■ Task to carry out:
In the data below, restate exactly the lines from the one with "Come Trasferire Dati" to the final line, both included, but not the pictures.

Raw data Block Start

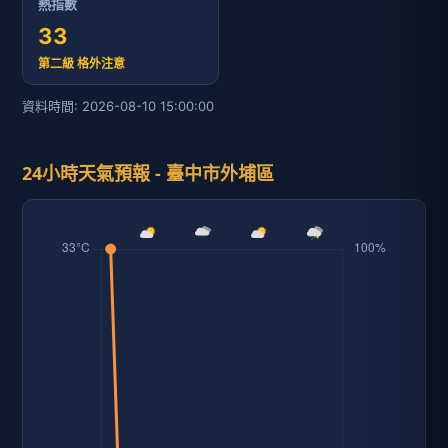
熱指數
33
第二級 格外注意
資料時間: 2026-08-10 15:00:00
24小時天氣預報 - 臺中市外埔區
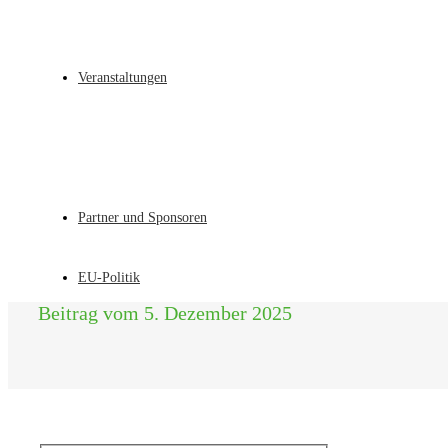
Veranstaltungen
Partner und Sponsoren
EU-Politik
Beitrag vom 5. Dezember 2025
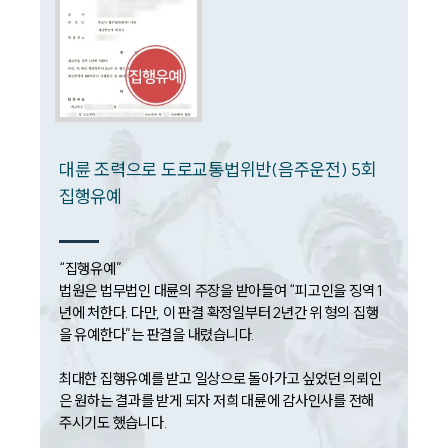
대륜법률상담예약
대륜법률상담예약
대륜 조력으로 도로교통법위반(음주운전) 5회
집행유예
“집행유예”

법원은 법무법인 대륜의 주장을 받아들여 “피고인을 징역 1
년에 처한다. 다만, 이 판결 확정일부터 2년간 위 형의 집행
을 유예한다”는 판결을 내렸습니다.

최대한 집행유예를 받고 일상으로 돌아가고 싶었던 의뢰인
은 원하는 결과를 받게 되자 저희 대륜에 감사인사를 전해 
주시기도 했습니다.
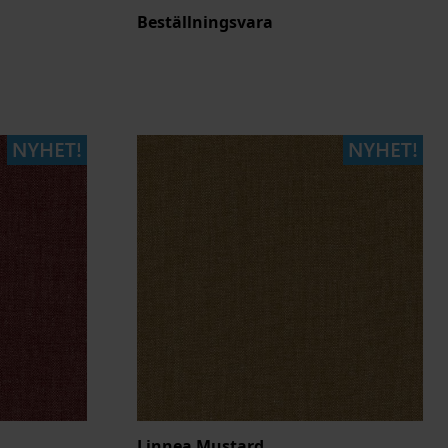
Beställningsvara
Linnea Mustard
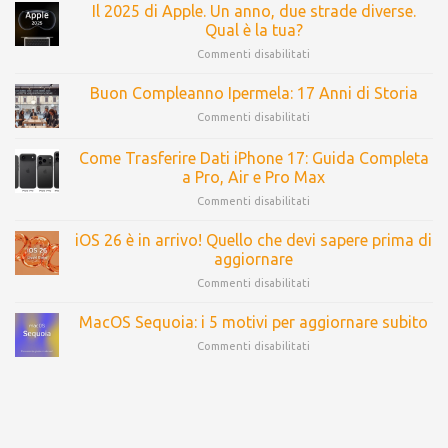
Il 2025 di Apple. Un anno, due strade diverse.
Qual è la tua?
Commenti disabilitati
Buon Compleanno Ipermela: 17 Anni di Storia
Commenti disabilitati
Come Trasferire Dati iPhone 17: Guida Completa
a Pro, Air e Pro Max
Commenti disabilitati
iOS 26 è in arrivo! Quello che devi sapere prima di
aggiornare
Commenti disabilitati
MacOS Sequoia: i 5 motivi per aggiornare subito
Commenti disabilitati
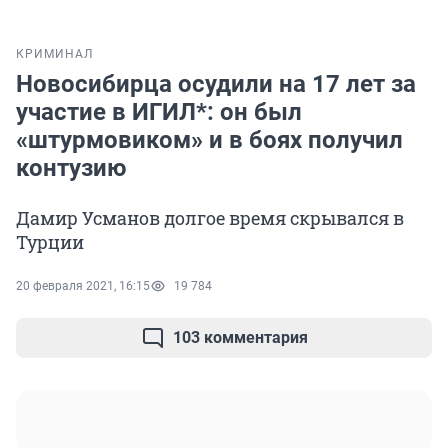
КРИМИНАЛ
Новосибирца осудили на 17 лет за
участие в ИГИЛ*: он был
«штурмовиком» и в боях получил
контузию
Дамир Усманов долгое время скрывался в
Турции
20 февраля 2021, 16:15
19 784
103 комментария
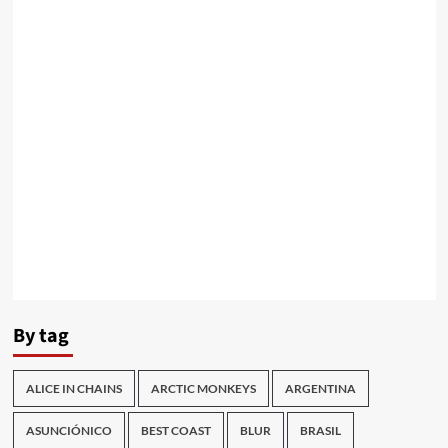
By tag
ALICE IN CHAINS
ARCTIC MONKEYS
ARGENTINA
ASUNCIÓNICO
BEST COAST
BLUR
BRASIL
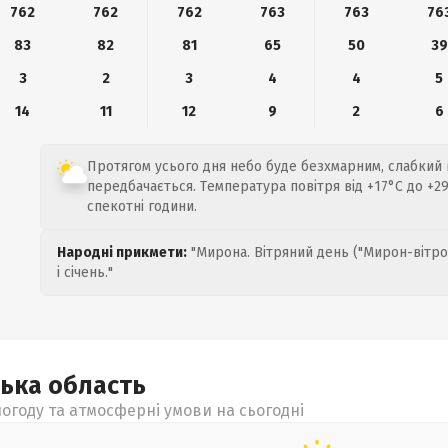
762
762
762
763
763
76
83
82
81
65
50
39
3
2
3
4
4
5
14
11
12
9
2
6
Протягом усього дня небо буде безхмарним, слабкий в
передбачається. Температура повітря від +17°C до +29°
спекотні години.
Народні прикмети:
"Мирона. Вітряний день ("Мирон-вітро
і січень."
ська
область
огоду та атмосферні умови на сьогодні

Raw data Block End

■ Result of this task:
Come Trasferire Dati iPhone 17: Guida Completa
a Pro, Air e Pro Max
Commenti disabilitati
iOS 26 è in arrivo! Quello che devi sapere prima di
aggiornare
Commenti disabilitati
MacOS Sequoia: i 5 motivi per aggiornare subito
Commenti disabilitati
КРИМИНАЛ
Новосибирца осудили на 17 лет за
участие в ИГИЛ*: он был
«штурмовиком» и в боях получил
контузию
Дамир Усманов долгое время скрывался в
Турции
20 февраля 2021, 16:15
19 784
103 комментария
By tag
ALICE IN CHAINS
ARCTIC MONKEYS
ARGENTINA
ASUNCIÓNICO
BEST COAST
BLUR
BRASIL
762
762
762
763
763
76
83
82
81
65
50
39
3
2
3
4
4
5
14
11
12
9
2
6
Протягом усього дня небо буде безхмарним, слабкий в
передбачається. Температура повітря від +17°C до +29°
спекотні години.
Народні прикмети:
"Мирона. Вітряний день ("Мирон-вітро
і січень."
ська
область
огоду та атмосферні умови на сьогодні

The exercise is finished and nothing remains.